Little man was at the very edge of the sofa.
He was balancing himself, doing something intricate, some elaborate game that only nearly-five-year-olds can think up.
Naturally, my first thought was he'll fall over and hurt his head.
"What are you doing," I said, not shrieking exactly, but louder than I normally am. "Being upside down," he replied, very, matter of fact. And twinkled at me, as if to say "there, there".
I had to laugh. At myself, mostly. And just from the sheer joy of seeing our little boy doing something so naughty, so normal.
He's been sick, you see, for the past five days. Something triggered an asthma attack in him. It started with him coughing a little and rapidly got so bad, till we could count the minutes he wasn't coughing. Doctors say children cough like this because their bodies are not getting enough oxygen. He would cough and cough, clutch his throat, say he couldn't breathe. The cough wouldn't let him sleep either. All we could do was hold him, cradle him, try to comfort him. We watched and prayed and got every kind of medical help at our disposal.
This past Friday night, he became so oxygen-deprived, we rushed him to hospital and there the doctors said we must admit him, if he didn't stabilise. This poor child only wanted to sleep, but something his body was reacting to, wouldn't let him get any rest. We spent an hour and a half in hospital, till his cough subsided enough--so he could breathe better. So he could give his exhausted body and mind some rest.
That it was Diwali weekend made things worse. We live in a small apartment surrounded by buildings. Every street around us is filled with smoke right now from people bursting crackers to celebrate the festival of lights. I have nothing against such practices but surely it is decency to stop after, say, 10 pm. There is a law that states that, after all. But who cares about such things? Here, the fireworks, the 'bombs' go on and on, way past midnight till the wee hours.
I see so many campaigns on social media about how we must be sensitive to the needs of animals, how they are terrorised by crackers. Yes I feel for animals too and I have never ever knowingly hurt an animal. But what about children and adults prone to asthma? Shouldn't we fight for their right to breathe normally?

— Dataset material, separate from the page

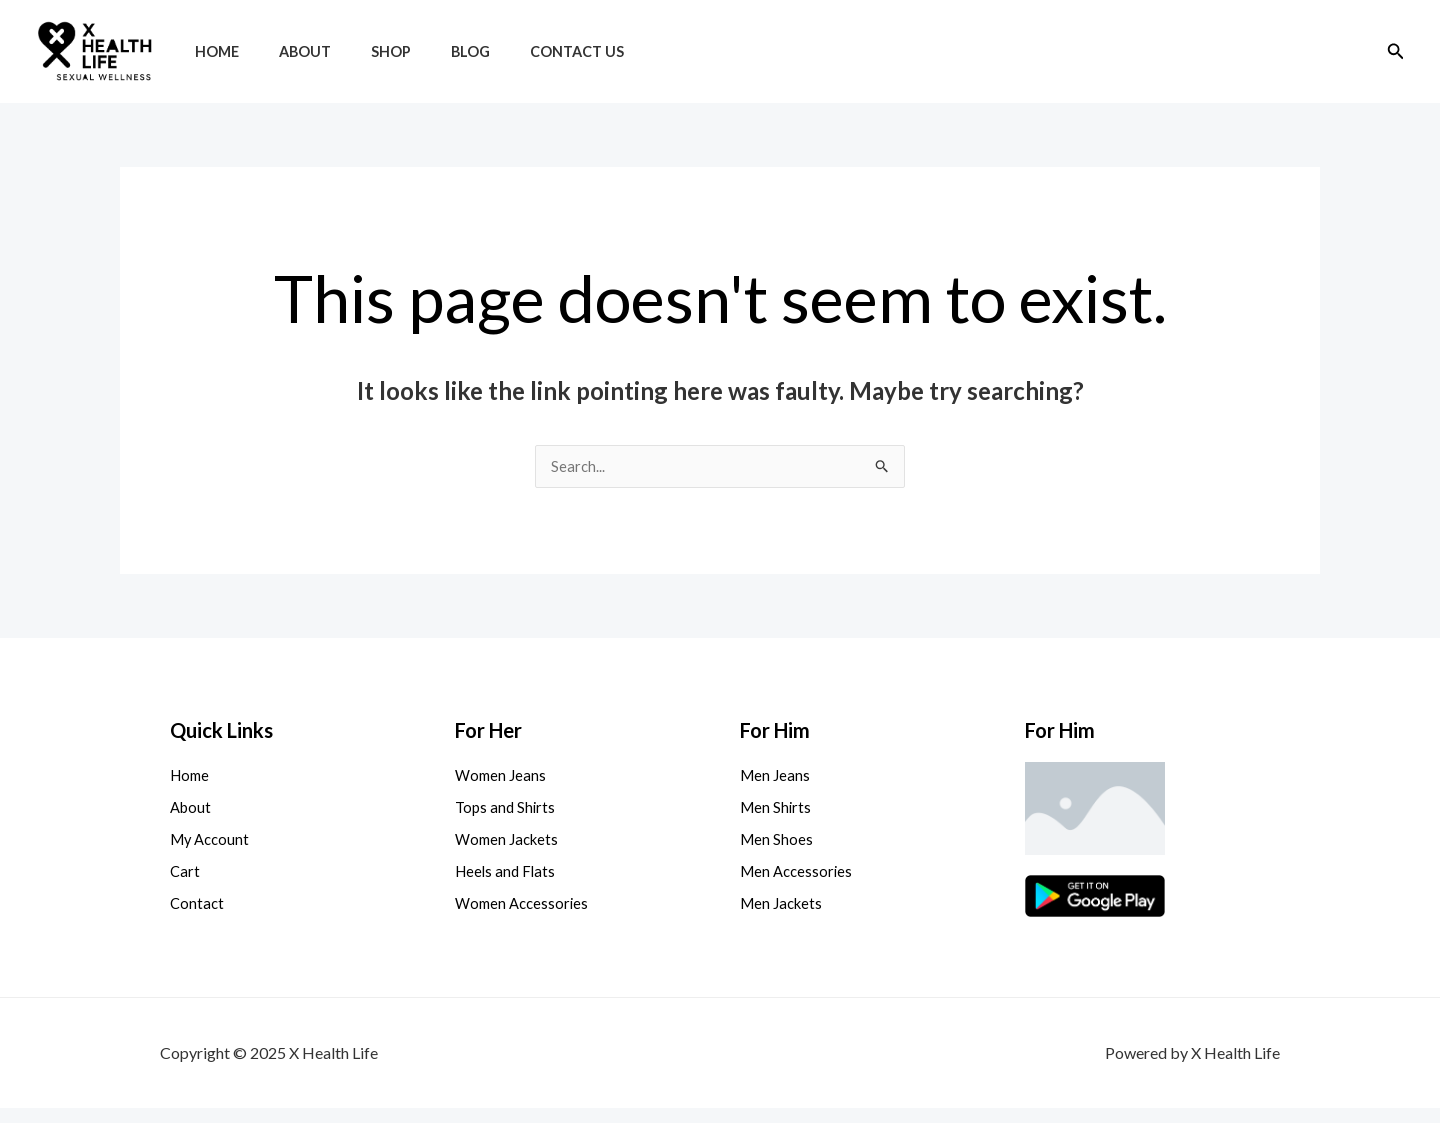  I want to click on Blog, so click(431, 51).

Today, after five days of being racked by a cough that wouldn't let up, our little boy is slowly recovering. But even as I type this, the first crackers of the evening are being exploded on our street. The celebrations are starting, again. The air is choking up with sulphur, again. I've closed all the windows, so the poisonous air doesn't get in.
Little man is running around a bit more today. He is coughing still, but not as much as before. Thank God for that. When he was his usual self, his intense energy and physicalness would tire me out. "Sit still for a bit. Give me a break. Be quiet, Amma needs some time to herself," I'd tell him, nay, shout at him actually. Almost every day, several times a day, in fact.

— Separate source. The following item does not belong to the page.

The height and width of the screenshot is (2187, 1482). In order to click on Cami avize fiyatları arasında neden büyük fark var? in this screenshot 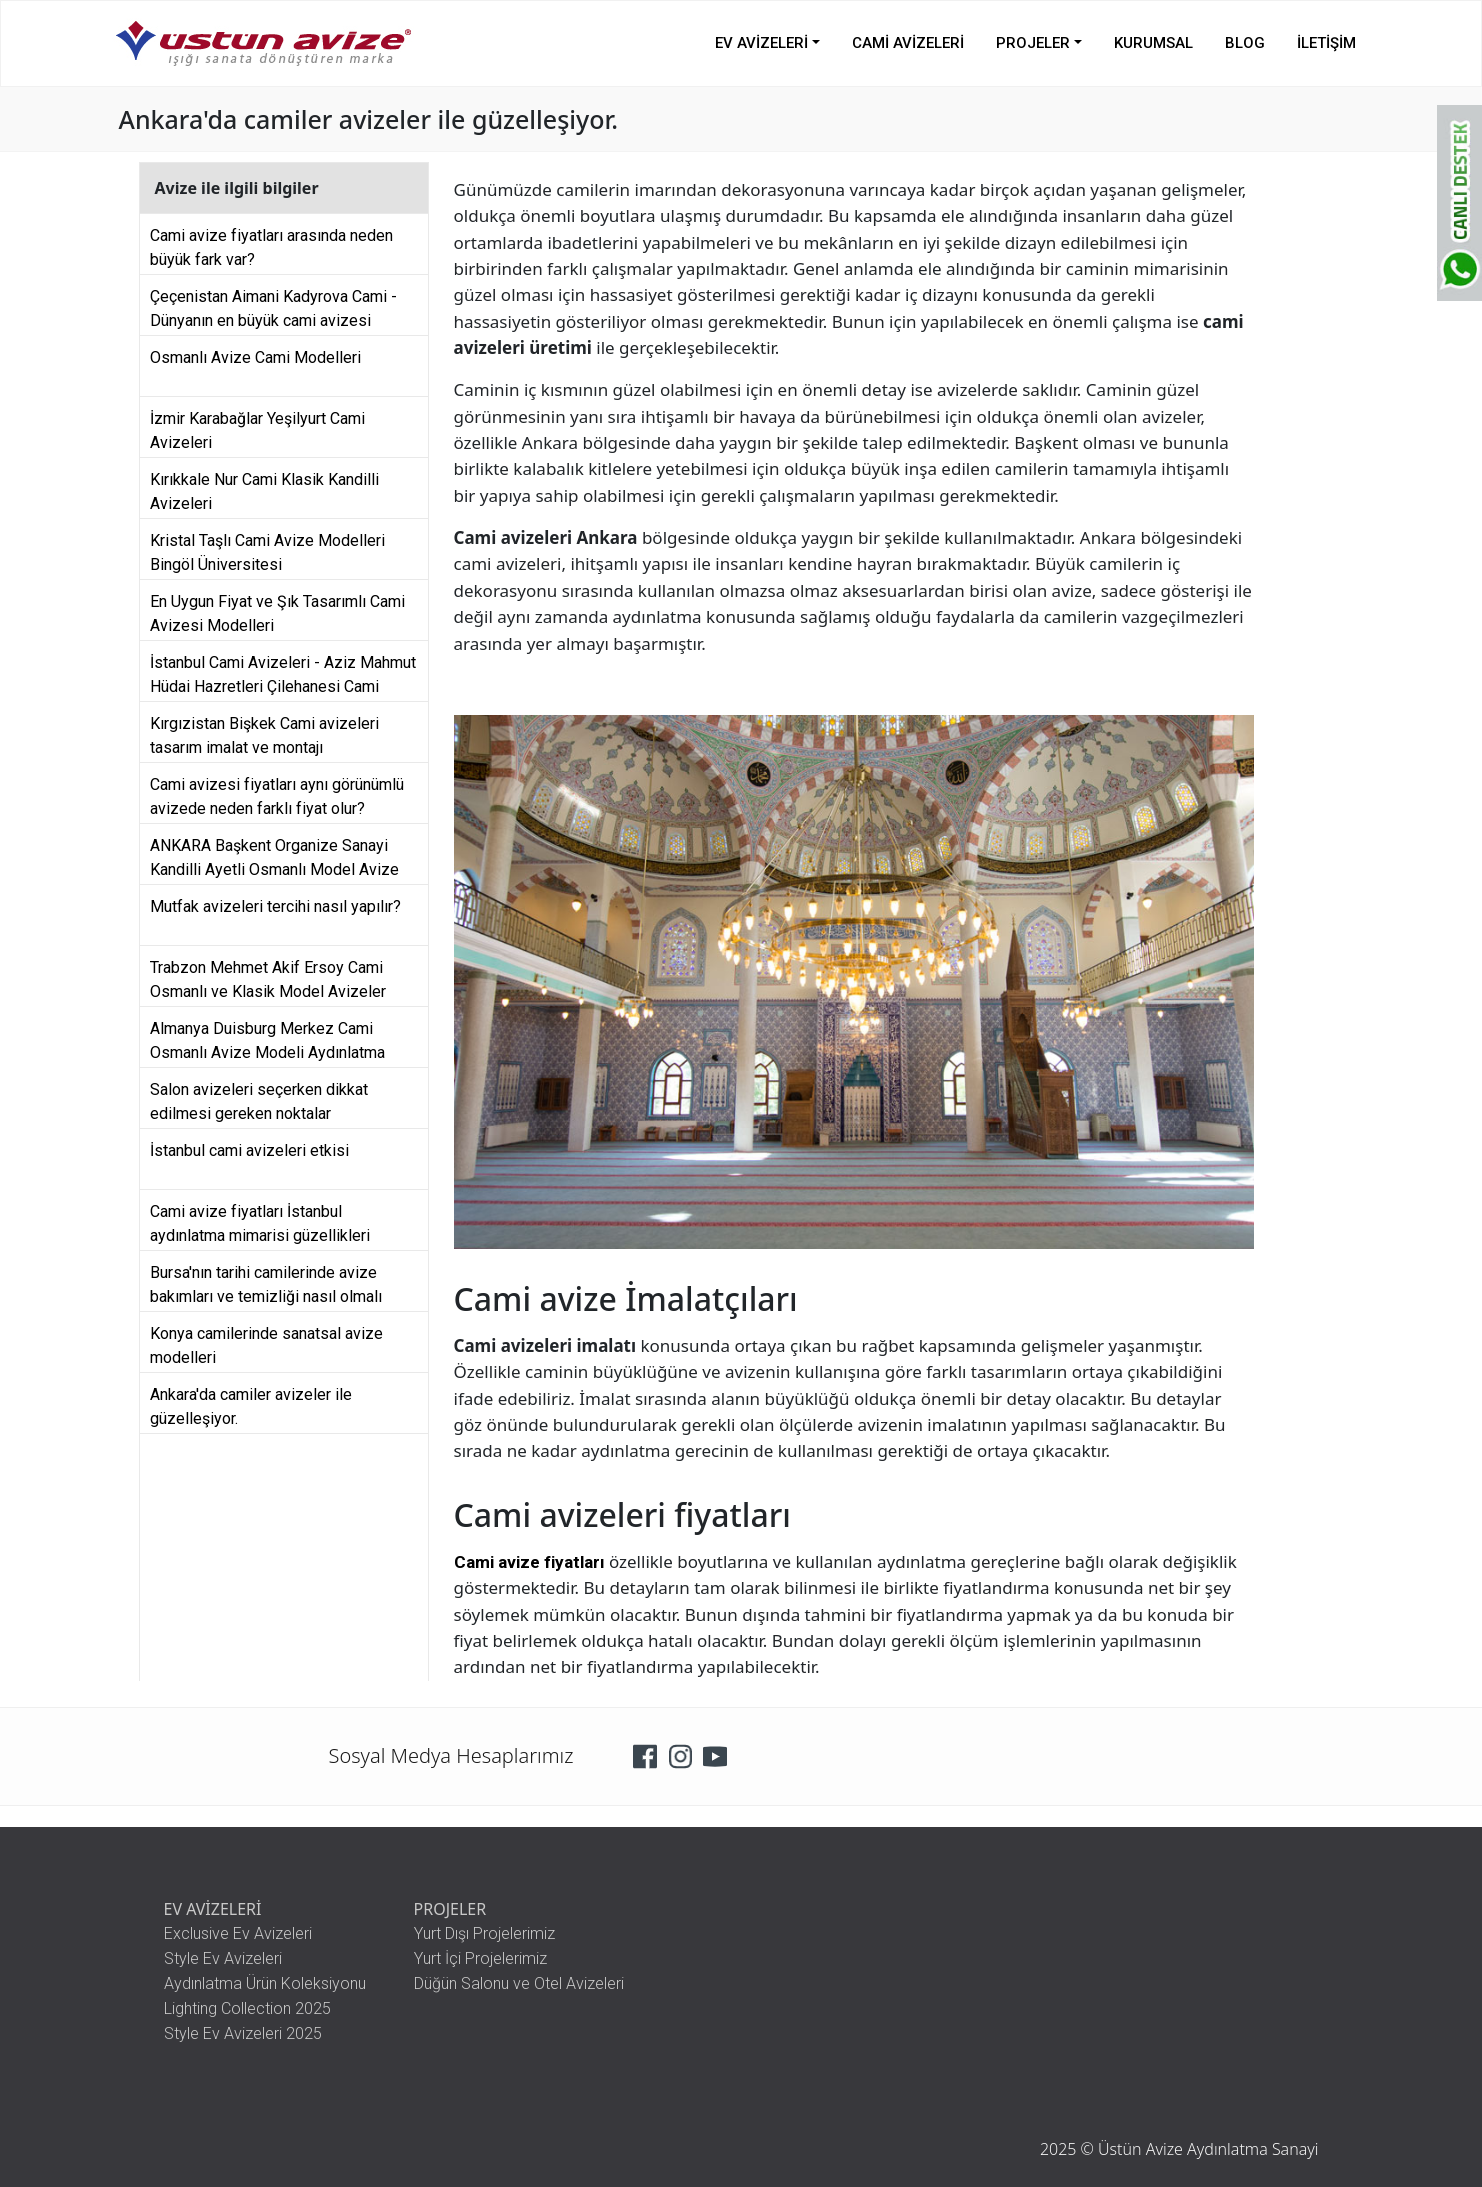, I will do `click(271, 245)`.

Little did I know my words would come back to haunt me. Why do we always take what we have for granted? Why don't we realise that we hold something precious, till something happens to shake us to our core?
That's why seeing my little boy do his "upside down" thing brings me such joy.
Because I know now that I need to be upside down too--to clear my head, to rethink my priorities. To know what is precious and what I take for granted.
Perhaps we all need to be upside down, from time to time.